SCÈNE V.
DORANTE, CLITON.
CLITON.
Comment va maintenant l'amour ou la folie[662]?
Cette dame obligeante au visage inconnu,
Qui s'empare des cœurs avec son revenu,
Est-elle encore aimable? a-t-elle encor des charmes?
Par générosité lui rendons-nous les armes[663]?
DORANTE.
Cliton, je la tiens belle, et m'ose figurer
Qu'elle n'a rien en soi qu'on ne puisse adorer.
Qu'en imagines-tu?
CLITON.
J'en fais des conjectures
Qui s'accordent fort mal avecque vos figures.660
Vous payer par avance, et vous cacher son nom,
Quoi que vous présumiez, ne marque rien de bon.
A voir ce qu'elle a fait, et comme elle procède,
Je jurerois, Monsieur, qu'elle est ou vieille ou laide,
Peut-être l'une et l'autre, et vous a regardé665
Comme un galant commode, et fort incommodé[664].
DORANTE.
Tu parles en brutal.
CLITON.
Vous, en visionnaire.
Mais si je disois vrai, que prétendez-vous faire?
DORANTE.
Envoyer et la dame et les amours au vent.
CLITON.
Mais vous avez reçu: quiconque prend se vend.670
DORANTE.
Quitte pour lui jeter son argent à la tête.
CLITON.
Le compliment est doux et la défaite honnête.
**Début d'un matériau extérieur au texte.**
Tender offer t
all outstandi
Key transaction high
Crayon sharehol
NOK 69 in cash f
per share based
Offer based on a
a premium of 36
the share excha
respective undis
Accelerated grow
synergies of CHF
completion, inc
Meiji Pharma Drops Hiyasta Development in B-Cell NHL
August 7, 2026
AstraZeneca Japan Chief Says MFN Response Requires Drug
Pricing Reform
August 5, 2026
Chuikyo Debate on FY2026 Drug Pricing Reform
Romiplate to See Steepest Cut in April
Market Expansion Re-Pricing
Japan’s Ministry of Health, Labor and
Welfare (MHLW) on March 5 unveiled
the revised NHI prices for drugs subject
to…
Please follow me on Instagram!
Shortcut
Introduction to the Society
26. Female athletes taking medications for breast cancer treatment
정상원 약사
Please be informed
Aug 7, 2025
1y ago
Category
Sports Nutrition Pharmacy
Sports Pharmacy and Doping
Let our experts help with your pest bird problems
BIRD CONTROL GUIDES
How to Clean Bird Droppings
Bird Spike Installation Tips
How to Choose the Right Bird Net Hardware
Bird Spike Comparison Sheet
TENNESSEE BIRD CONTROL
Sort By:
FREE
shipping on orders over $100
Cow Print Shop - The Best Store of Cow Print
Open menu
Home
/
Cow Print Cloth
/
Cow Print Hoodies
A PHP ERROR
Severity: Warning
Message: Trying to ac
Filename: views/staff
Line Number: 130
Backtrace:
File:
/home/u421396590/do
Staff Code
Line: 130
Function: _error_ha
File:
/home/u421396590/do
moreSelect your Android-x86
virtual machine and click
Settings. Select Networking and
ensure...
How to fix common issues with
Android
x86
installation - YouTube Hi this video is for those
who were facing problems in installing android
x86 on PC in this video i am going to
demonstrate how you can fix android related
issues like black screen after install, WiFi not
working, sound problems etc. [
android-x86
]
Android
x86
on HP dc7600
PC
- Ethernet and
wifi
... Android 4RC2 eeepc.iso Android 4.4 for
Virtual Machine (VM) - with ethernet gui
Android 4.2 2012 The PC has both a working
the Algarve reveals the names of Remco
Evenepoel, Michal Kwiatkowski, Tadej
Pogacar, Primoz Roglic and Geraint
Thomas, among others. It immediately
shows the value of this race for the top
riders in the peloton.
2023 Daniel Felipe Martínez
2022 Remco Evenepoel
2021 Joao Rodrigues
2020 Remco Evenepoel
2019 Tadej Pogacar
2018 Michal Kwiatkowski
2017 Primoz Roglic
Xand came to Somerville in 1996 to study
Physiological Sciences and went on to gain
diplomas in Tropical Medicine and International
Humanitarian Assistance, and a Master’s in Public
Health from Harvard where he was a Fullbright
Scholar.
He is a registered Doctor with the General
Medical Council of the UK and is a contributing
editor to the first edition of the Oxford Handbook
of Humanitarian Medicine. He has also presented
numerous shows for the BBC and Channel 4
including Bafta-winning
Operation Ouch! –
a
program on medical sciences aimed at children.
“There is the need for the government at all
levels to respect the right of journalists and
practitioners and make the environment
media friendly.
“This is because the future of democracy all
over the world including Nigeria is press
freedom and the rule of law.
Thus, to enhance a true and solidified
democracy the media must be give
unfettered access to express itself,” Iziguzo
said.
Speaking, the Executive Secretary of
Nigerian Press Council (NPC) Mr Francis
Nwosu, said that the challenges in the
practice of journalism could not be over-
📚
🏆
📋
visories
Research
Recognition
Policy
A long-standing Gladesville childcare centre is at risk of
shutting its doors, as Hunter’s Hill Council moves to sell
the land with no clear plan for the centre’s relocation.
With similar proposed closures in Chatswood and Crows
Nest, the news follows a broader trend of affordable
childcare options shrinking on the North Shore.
Tout de bon à ce coup vous êtes converti:
Je le soutiens, Monsieur, le proverbe a menti.
Sans scrupule autrefois, témoin votre Lucrèce,675
Vous emportiez l'argent, et quittiez la maîtresse;
Mais Rome vous a fait si grand homme de bien,
Qu'à présent vous voulez rendre à chacun le sien:
Vous vous êtes instruit des cas de conscience.
DORANTE.
Tu m'embrouilles l'esprit fauté de patience.680
Deux ou trois jours peut-être, un peu plus, un peu moins,
Éclairciront ce trouble, et purgeront ces soins[665].
Tu sais qu'on m'a promis que la beauté qui m'aime
Viendra me rapporter sa réponse elle-même;
Vois déjà sa servante, elle revient.
CLITON.
Tant pis:685
Dussiez-vous enrager, c'est ce que je vous dis.
Si fréquente ambassade, et maîtresse invisible,
Sont de ma conjecture une preuve infaillible.
Voyons ce qu'elle veut, et si son passe-port
Est aussi bien fourni comme au premier abord.690
DORANTE.
Veux-tu qu'à tous moments il pleuve des pistoles?
CLITON.
Qu'avons-nous sans cela besoin de ses paroles?